- INPUT DATA:
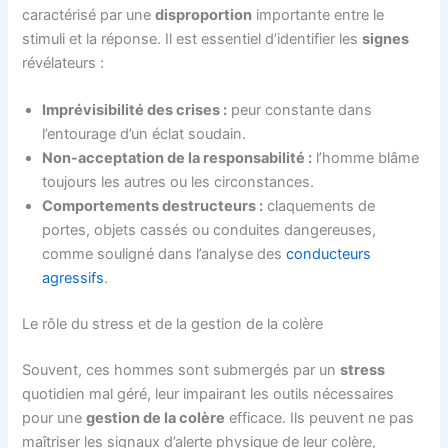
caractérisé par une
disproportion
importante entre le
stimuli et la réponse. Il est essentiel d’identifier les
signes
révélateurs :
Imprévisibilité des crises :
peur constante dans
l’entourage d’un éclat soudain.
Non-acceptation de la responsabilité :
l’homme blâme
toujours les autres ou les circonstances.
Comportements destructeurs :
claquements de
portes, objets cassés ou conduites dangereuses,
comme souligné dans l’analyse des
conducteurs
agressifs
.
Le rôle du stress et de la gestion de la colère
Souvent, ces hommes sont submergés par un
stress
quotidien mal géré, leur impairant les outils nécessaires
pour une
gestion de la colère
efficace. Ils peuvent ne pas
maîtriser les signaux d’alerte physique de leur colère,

- ASSIGNMENT:
Could you repeat every record exactly as written, with the pictures left out?

- ANSWER BOX:
caractérisé par une
disproportion
importante entre le
stimuli et la réponse. Il est essentiel d’identifier les
signes
révélateurs :
Imprévisibilité des crises :
peur constante dans
l’entourage d’un éclat soudain.
Non-acceptation de la responsabilité :
l’homme blâme
toujours les autres ou les circonstances.
Comportements destructeurs :
claquements de
portes, objets cassés ou conduites dangereuses,
comme souligné dans l’analyse des
conducteurs
agressifs
.
Le rôle du stress et de la gestion de la colère
Souvent, ces hommes sont submergés par un
stress
quotidien mal géré, leur impairant les outils nécessaires
pour une
gestion de la colère
efficace. Ils peuvent ne pas
maîtriser les signaux d’alerte physique de leur colère,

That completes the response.